Start of Block

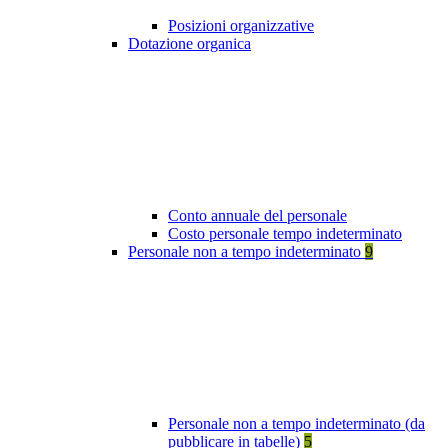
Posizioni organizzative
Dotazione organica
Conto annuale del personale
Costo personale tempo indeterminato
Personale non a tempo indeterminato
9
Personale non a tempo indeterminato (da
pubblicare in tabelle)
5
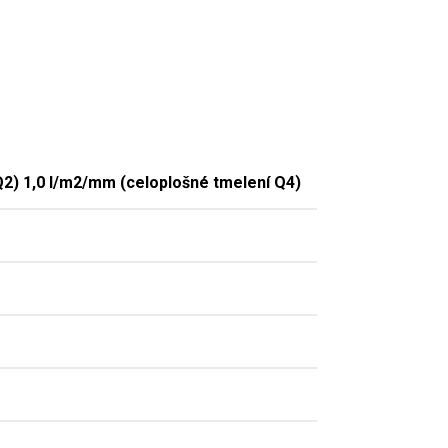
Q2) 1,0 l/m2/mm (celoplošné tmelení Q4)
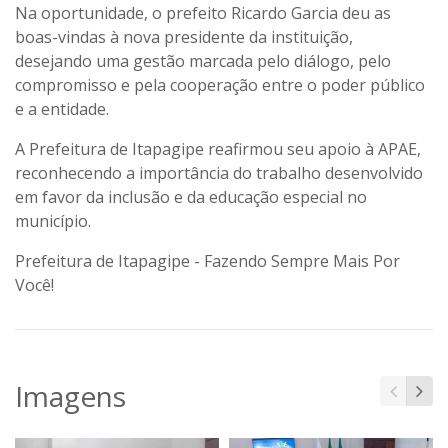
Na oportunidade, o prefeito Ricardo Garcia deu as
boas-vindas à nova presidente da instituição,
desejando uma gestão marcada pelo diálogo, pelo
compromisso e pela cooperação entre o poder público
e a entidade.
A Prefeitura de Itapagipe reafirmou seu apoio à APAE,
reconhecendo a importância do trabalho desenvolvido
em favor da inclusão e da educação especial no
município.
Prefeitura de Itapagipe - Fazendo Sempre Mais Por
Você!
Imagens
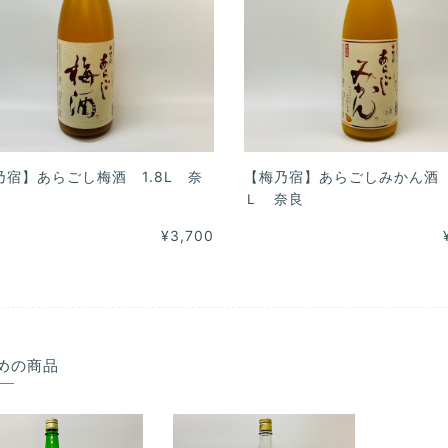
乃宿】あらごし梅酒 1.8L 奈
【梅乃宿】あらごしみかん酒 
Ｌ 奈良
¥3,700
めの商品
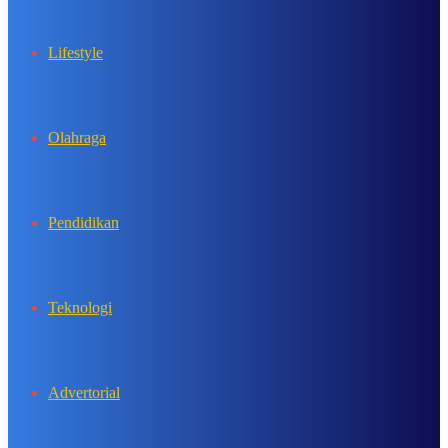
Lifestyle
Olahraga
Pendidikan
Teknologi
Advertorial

End of Block
Start of Block

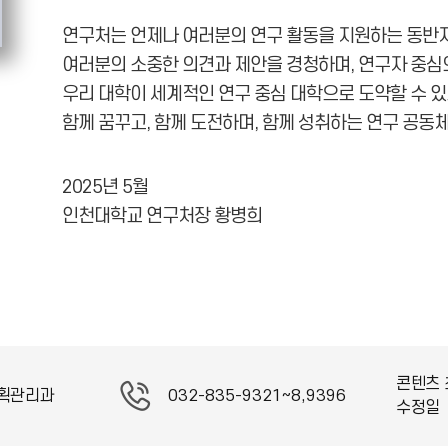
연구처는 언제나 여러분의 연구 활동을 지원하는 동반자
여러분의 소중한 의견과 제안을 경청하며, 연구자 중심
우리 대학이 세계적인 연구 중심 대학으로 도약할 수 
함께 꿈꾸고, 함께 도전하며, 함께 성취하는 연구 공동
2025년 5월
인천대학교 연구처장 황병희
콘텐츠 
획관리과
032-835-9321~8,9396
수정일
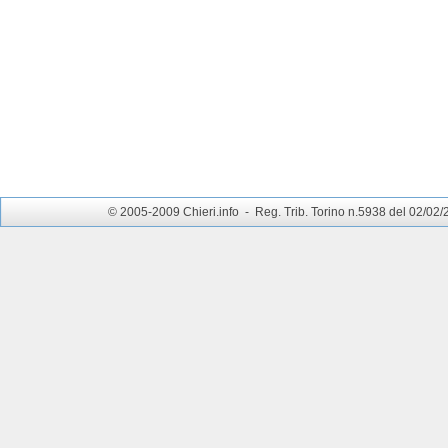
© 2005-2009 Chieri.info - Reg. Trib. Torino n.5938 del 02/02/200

End of Block

*What is required:*
Copy every line of the data that carries the word "tempo".

*Reply:*
Costo personale tempo indeterminato
Personale non a tempo indeterminato
Personale non a tempo indeterminato (da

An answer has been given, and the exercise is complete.